Birdtail’s mother moved herself and her six children first to Belfair, Washington, and then onto a tugboat called the Excaliber at Port Orchard Marina on Puget Sound near Seattle. Finally, the family traded living on the water for the isolated forests of western Michigan. 

He was a deckhand on the Excaliber, and a dog handler for an Iditarod sled team in Michigan. Finishing high school wasn’t that important. He quit less than a year away from graduating.  

“I tried online school,” he said, “but I didn’t have the stability or the drive at the time. I was undisciplined.”

His life began to change when he met his wife Hannah online. At the age of 18, he bought a one-way plane ticket to be with her in Perrysburg, near Gowanda. The couple married and started to have children.

Following the birth of his second child five years ago, Birdtail thought to himself: “I can be better than this. I can be the person that I wanted to be.”

He started by earning his high school equivalency diploma. Then, he applied to JCC.

“When I got the acceptance letter, I about broke down into tears that day,” he said. “I told my wife, ‘I did it. I’m doing it. It’s possible.’”

Enrolling at JCC at the height of the pandemic, Birdtail started and finished his degree online. He credits his advisor, Morgan Franchina, and Don Pool, JCC’s coordinator of Accessibility Services, for guiding him along the way.

Pool helped Birdtail secure extra time for tests and study assistance. JCC professors were also accommodating. 

It’s exactly what Birdtail needed after his bike accident on Aug. 1 of last year, for which he was airlifted to Erie County Medical Center for treatment. Though he doesn’t remember much from that day, Birdtail was told that he fell hard on the left side of his head, resulting in memory loss and challenges with focus and speech, but no permanent brain damage.

Instead of taking a break from school, he immersed himself in it. Birdtail attributed his fast recovery in part to focusing his mind for six to eight hours daily on his studies. “I learned discipline, perseverance, and persistence,” he said.

Still, until the Cooke scholarship came along, Birdtail wasn’t sure if he could keep up with school plus continue to work two jobs to support his family.

“It defined my experience at JCC beyond what I ever thought possible,” he said of the scholarship honor. “I transformed from someone who thought life was going to be survival to someone who has had so many doors open up for him.”

Growing up, Birdtail often felt alone and adrift. With no one to turn to, he attached himself to nature. It was therapeutic for him.
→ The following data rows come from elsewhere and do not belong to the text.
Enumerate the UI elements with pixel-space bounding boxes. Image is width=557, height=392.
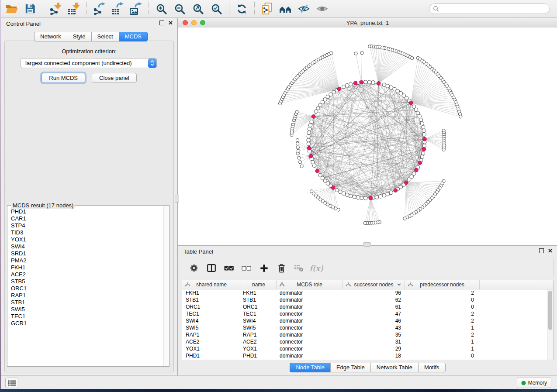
export-table-button[interactable] xyxy=(110,1,125,16)
import-network-button[interactable] xyxy=(48,1,63,16)
table-row[interactable]: RAP1RAP1dominator352 xyxy=(182,331,547,338)
network-node[interactable] xyxy=(296,138,299,141)
column-header-successor-nodes[interactable]: successor nodes xyxy=(343,280,405,289)
network-hub-node[interactable] xyxy=(377,82,381,86)
export-network-button[interactable] xyxy=(92,1,107,16)
network-node[interactable] xyxy=(318,173,322,177)
function-builder-button[interactable]: f(x) xyxy=(311,262,322,274)
table-scrollbar[interactable] xyxy=(547,289,553,360)
table-row[interactable]: ACE2ACE2connector311 xyxy=(182,338,547,345)
close-panel-icon[interactable]: ✕ xyxy=(168,21,173,25)
network-node[interactable] xyxy=(349,194,353,198)
mcds-result-item[interactable]: STB5 xyxy=(8,278,163,285)
network-node[interactable] xyxy=(399,92,402,95)
network-node[interactable] xyxy=(414,108,418,111)
search-input[interactable] xyxy=(439,4,549,13)
network-node[interactable] xyxy=(298,156,301,159)
network-hub-node[interactable] xyxy=(309,154,313,158)
network-node[interactable] xyxy=(360,196,363,199)
network-node[interactable] xyxy=(367,80,371,84)
mcds-result-item[interactable]: FKH1 xyxy=(8,264,163,271)
network-hub-node[interactable] xyxy=(415,168,419,172)
network-node[interactable] xyxy=(295,110,298,113)
delete-rows-button[interactable] xyxy=(276,262,287,274)
network-node[interactable] xyxy=(422,144,426,148)
vertical-splitter-grip[interactable] xyxy=(175,195,179,203)
network-node[interactable] xyxy=(335,188,339,192)
network-node[interactable] xyxy=(412,172,416,175)
network-node[interactable] xyxy=(316,107,320,110)
network-node[interactable] xyxy=(375,196,378,199)
table-scrollbar-thumb[interactable] xyxy=(548,291,552,330)
table-row[interactable]: ORC1ORC1dominator610 xyxy=(182,303,547,310)
mcds-result-item[interactable]: PMA2 xyxy=(8,257,163,264)
export-image-button[interactable] xyxy=(128,1,143,16)
close-panel-icon[interactable]: ✕ xyxy=(548,248,553,253)
table-row[interactable]: SWI5SWI5connector431 xyxy=(182,324,547,331)
network-node[interactable] xyxy=(382,194,386,197)
network-hub-node[interactable] xyxy=(353,81,357,85)
table-row[interactable]: TEC1TEC1connector472 xyxy=(182,310,547,317)
network-hub-node[interactable] xyxy=(404,181,408,185)
network-node[interactable] xyxy=(408,178,411,181)
network-hub-node[interactable] xyxy=(360,80,363,84)
network-node[interactable] xyxy=(421,125,425,129)
mcds-result-item[interactable]: ORC1 xyxy=(8,285,163,292)
open-session-button[interactable] xyxy=(4,1,19,16)
network-hub-node[interactable] xyxy=(418,161,422,165)
network-node[interactable] xyxy=(382,83,386,86)
network-node[interactable] xyxy=(346,193,349,196)
network-node[interactable] xyxy=(393,87,396,91)
network-node[interactable] xyxy=(311,160,315,164)
network-hub-node[interactable] xyxy=(311,115,315,119)
zoom-out-button[interactable] xyxy=(172,1,187,16)
table-row[interactable]: YOX1YOX1connector291 xyxy=(182,345,547,352)
network-node[interactable] xyxy=(442,148,445,151)
network-node[interactable] xyxy=(386,84,389,88)
network-node[interactable] xyxy=(356,196,360,199)
run-mcds-button[interactable]: Run MCDS xyxy=(42,73,85,83)
network-node[interactable] xyxy=(420,122,424,125)
network-node[interactable] xyxy=(342,85,346,89)
zoom-in-button[interactable] xyxy=(154,1,169,16)
network-canvas[interactable] xyxy=(178,28,557,245)
network-node[interactable] xyxy=(389,191,393,194)
select-all-button[interactable] xyxy=(223,262,235,274)
update-network-button[interactable] xyxy=(234,1,249,16)
tab-style[interactable]: Style xyxy=(67,32,92,41)
float-panel-icon[interactable] xyxy=(539,248,544,253)
network-hub-node[interactable] xyxy=(331,186,335,190)
mcds-result-item[interactable]: STP4 xyxy=(8,222,163,229)
network-node[interactable] xyxy=(421,151,425,155)
close-panel-button[interactable]: Close panel xyxy=(92,73,137,83)
network-node[interactable] xyxy=(308,127,311,131)
tab-node-table[interactable]: Node Table xyxy=(290,363,331,372)
network-node[interactable] xyxy=(314,110,318,113)
tab-motifs[interactable]: Motifs xyxy=(418,363,446,372)
column-header-name[interactable]: name xyxy=(241,280,277,289)
network-node[interactable] xyxy=(371,81,375,84)
save-session-button[interactable] xyxy=(23,1,38,16)
tab-mcds[interactable]: MCDS xyxy=(119,32,148,41)
mcds-result-item[interactable]: SWI5 xyxy=(8,306,163,313)
network-node[interactable] xyxy=(310,190,313,193)
network-node[interactable] xyxy=(307,142,310,146)
network-node[interactable] xyxy=(396,89,399,93)
network-node[interactable] xyxy=(307,134,310,138)
mcds-result-item[interactable]: RAP1 xyxy=(8,292,163,299)
horizontal-splitter-grip[interactable] xyxy=(363,242,371,247)
network-node[interactable] xyxy=(308,124,312,127)
table-row[interactable]: SWI4SWI4dominator462 xyxy=(182,317,547,324)
network-node[interactable] xyxy=(403,217,406,220)
zoom-selected-button[interactable] xyxy=(209,1,224,16)
network-node[interactable] xyxy=(300,165,303,168)
table-row[interactable]: STB1STB1dominator620 xyxy=(182,296,547,303)
table-row[interactable]: FKH1FKH1dominator962 xyxy=(182,289,547,296)
show-panels-menu-button[interactable] xyxy=(5,378,18,388)
network-node[interactable] xyxy=(389,86,393,89)
table-settings-button[interactable] xyxy=(188,262,200,274)
mcds-result-item[interactable]: PHD1 xyxy=(8,208,163,215)
hide-selected-button[interactable] xyxy=(296,1,311,16)
network-node[interactable] xyxy=(339,190,342,194)
network-node[interactable] xyxy=(330,52,333,55)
He wants to share it with others. 

That is why Birdtail focused his studies on psychology and earth science at JCC. His “childish dream,” as he puts it, is to “be the man who defined natural psychology.” 

“I don’t want to prescribe pharmaceuticals to your child,” he said. “I want to reinvigorate their love of the environment, the love to go outside like we have for many generations. The fact that we’re becoming heavily homebodied at times might be an origin for a lot of troubles we’re facing these days. We need natural spaces as much as we need purpose to live.”

Following his graduation from JCC, Birdtail planted 30 trees on property his in-laws own in Perrysburg. He dreams of one day buying that land, building a house and shed, and having a fenced area for goats, sheep, and chickens. He envisions his children sitting under those trees, basking in the simplicity of nature.

He smiles while acknowledging that such a life is “a bit far off.” But, given where Birdtail has been and where he’s going, it doesn’t feel right to doubt him.